Jehovah’s prophet bullies them around, too. He doesn’t go so far as to chop them up for the fire, but he does tell them to put up or shut up:
“Tell us what will happen in the future, So that we may know that you are gods. Yes, do something, good or bad, So that we may be amazed when we see it.” (Isaiah 41:23)
He hauls them all into court two chapters later. Jehovah is there too and he makes them offer testimony that they are not just deadbeat gods in metal or wood form. That’s not entirely fair, since they can’t speak and Jehovah knows that. So, since they are mute, let them produce witnesses who will testify for them:
“Let them bring forth their witnesses to prove them right, and let them hear and say, ‘It is true.” (43:9)
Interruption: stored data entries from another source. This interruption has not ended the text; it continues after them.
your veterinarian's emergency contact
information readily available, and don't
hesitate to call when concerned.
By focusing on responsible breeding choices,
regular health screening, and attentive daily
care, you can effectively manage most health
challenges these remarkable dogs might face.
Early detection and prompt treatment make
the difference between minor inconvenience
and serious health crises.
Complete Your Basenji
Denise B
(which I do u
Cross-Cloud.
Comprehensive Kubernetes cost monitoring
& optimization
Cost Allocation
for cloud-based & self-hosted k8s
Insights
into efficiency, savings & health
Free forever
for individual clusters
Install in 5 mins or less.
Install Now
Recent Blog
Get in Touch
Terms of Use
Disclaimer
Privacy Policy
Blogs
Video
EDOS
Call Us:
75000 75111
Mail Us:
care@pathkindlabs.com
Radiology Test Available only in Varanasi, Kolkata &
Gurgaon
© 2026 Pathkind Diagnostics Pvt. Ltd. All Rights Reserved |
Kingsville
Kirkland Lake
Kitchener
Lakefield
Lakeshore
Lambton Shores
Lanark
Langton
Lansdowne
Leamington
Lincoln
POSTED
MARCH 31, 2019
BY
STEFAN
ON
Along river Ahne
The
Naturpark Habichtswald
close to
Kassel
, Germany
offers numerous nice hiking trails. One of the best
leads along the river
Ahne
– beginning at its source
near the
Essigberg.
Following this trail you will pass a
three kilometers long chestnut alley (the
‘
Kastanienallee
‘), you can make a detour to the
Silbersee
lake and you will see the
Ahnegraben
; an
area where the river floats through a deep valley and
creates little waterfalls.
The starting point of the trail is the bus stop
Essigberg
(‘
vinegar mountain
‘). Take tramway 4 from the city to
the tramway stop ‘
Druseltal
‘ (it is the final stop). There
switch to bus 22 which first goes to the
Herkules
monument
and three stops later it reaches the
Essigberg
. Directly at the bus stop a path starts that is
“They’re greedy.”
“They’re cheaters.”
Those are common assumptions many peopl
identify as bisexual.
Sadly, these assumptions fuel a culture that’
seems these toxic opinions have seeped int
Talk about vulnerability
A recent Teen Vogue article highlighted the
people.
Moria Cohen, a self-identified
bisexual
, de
Tell about past events? Future events? Got anything anywhere up their sleeves to prove god status? There they are in court, so there will be no undignified badmouthing as when Elijah called out Baal for maybe being in the crapper when he didn’t show to prove himself. (1 Kings 18:27) No. This setting, convened by Jehovah himself, is more formal. And, whereas the idol gods all hem and haw and pick their noses, Jehovah’s not sweating is as to having witnesses to testify:
“Let all the nations assemble in one place, And let the peoples be gathered together. Who among them can tell this? Or can they cause us to hear the first things? Let them present their witnesses to prove themselves right, Or let them hear and say, ‘It is the truth!’” “You are my witnesses,” declares Jehovah, “Yes, my servant whom I have chosen, So that you may know and have faith in me And understand that I am the same One. Before me no God was formed, And after me there has been none. I—I am Jehovah, and besides me there is no savior.” “I am the One who declared and saved and made known When there was no foreign god among you. So you are my witnesses,” declares Jehovah, “and I am God. Also, I am always the same One; And no one can snatch anything out of my hand. When I act, who can prevent it?” (43:8-13)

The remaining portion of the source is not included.